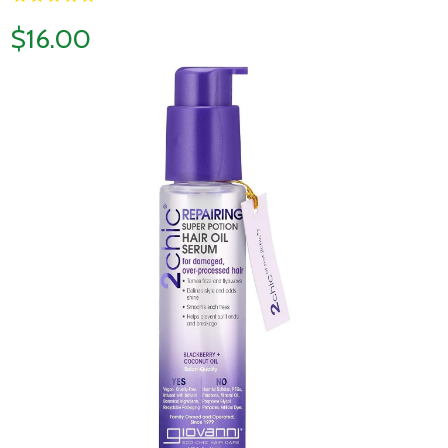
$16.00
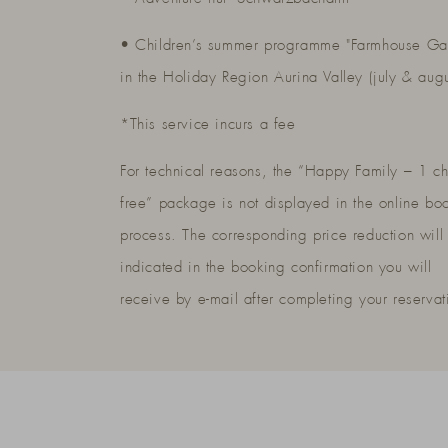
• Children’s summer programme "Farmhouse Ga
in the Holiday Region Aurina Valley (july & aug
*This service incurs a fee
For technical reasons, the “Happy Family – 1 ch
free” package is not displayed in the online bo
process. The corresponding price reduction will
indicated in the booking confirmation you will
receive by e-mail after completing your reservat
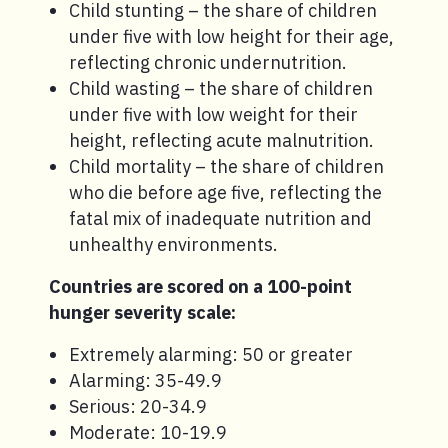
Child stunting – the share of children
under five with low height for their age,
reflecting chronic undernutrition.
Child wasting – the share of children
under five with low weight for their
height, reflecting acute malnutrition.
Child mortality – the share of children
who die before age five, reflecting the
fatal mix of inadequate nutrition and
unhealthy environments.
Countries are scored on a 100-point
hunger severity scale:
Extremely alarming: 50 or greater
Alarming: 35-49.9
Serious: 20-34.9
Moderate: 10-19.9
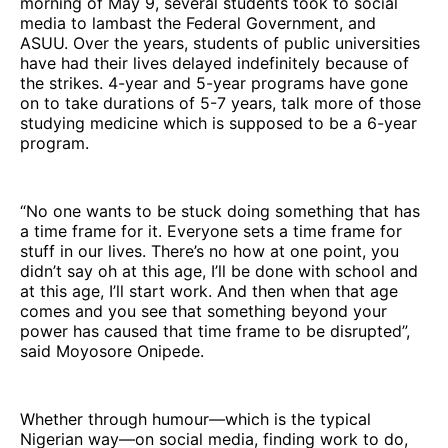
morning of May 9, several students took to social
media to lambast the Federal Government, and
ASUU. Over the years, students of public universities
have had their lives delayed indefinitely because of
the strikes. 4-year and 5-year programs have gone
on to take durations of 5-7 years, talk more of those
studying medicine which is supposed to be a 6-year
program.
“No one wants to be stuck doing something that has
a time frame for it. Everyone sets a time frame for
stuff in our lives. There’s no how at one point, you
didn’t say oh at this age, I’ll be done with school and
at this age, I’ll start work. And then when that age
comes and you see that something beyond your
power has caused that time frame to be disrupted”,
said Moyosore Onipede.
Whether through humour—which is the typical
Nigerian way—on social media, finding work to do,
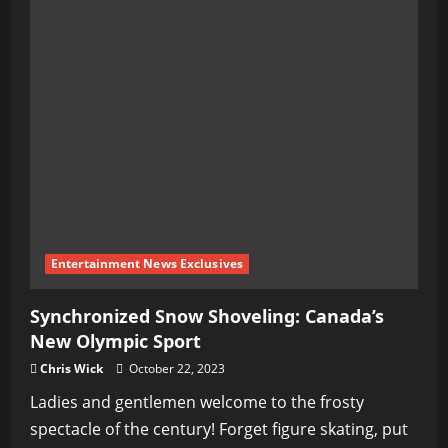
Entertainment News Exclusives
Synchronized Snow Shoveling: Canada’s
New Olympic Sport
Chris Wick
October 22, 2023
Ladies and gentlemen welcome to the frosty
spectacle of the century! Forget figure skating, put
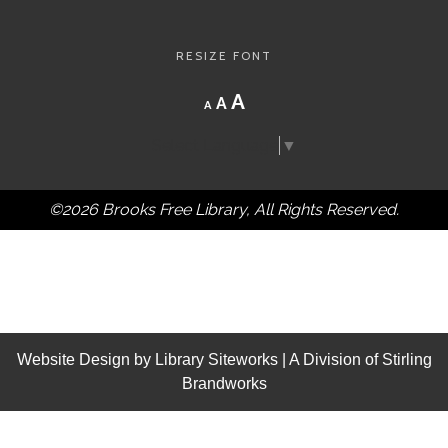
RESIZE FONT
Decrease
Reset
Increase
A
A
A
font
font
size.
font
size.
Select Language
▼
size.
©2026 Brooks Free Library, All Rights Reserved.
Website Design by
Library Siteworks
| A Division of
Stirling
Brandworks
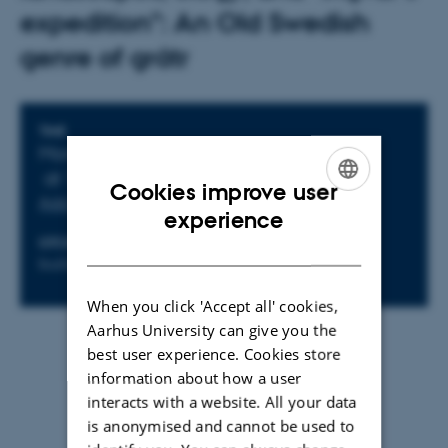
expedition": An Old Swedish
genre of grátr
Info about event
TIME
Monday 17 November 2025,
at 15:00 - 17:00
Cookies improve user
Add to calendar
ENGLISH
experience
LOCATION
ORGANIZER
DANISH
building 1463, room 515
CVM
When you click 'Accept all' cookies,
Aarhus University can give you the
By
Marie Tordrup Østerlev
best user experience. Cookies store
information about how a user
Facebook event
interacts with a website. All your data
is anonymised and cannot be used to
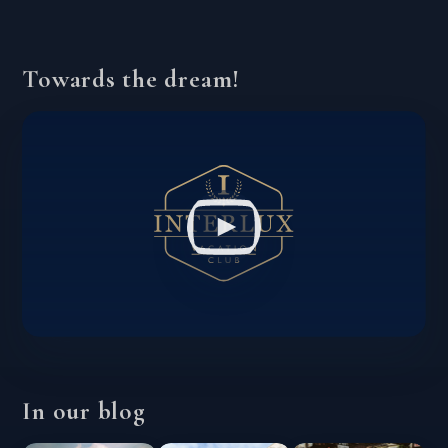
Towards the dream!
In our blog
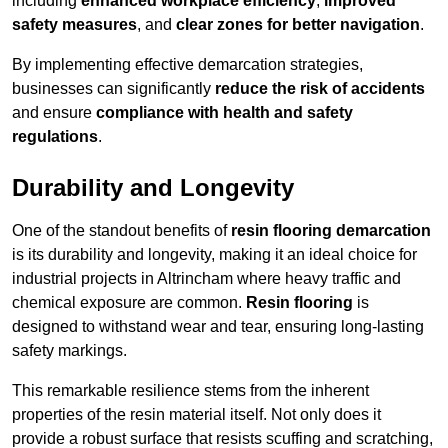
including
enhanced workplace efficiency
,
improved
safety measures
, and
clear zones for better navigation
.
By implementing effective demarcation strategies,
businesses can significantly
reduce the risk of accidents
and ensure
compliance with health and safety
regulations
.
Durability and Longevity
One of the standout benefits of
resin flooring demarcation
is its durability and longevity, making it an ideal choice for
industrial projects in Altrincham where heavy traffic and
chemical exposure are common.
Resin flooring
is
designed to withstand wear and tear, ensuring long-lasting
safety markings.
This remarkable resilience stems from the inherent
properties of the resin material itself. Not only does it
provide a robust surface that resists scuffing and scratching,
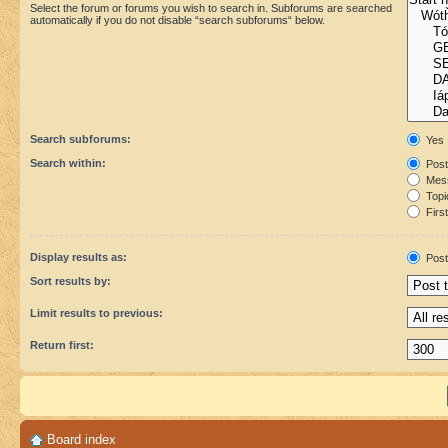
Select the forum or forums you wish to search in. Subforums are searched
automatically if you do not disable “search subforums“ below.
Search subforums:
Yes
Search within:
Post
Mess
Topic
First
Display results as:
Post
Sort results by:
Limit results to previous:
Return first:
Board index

# # # #

- Task brief
All lines above from the line with "in the Holiday" through the line with "receive by e-mail", both included, are to be set down exactly, with nothing else.

- Exercise solution
in the Holiday Region Aurina Valley (july & aug
*This service incurs a fee
For technical reasons, the “Happy Family – 1 ch
free” package is not displayed in the online bo
process. The corresponding price reduction will
indicated in the booking confirmation you will
receive by e-mail after completing your reservat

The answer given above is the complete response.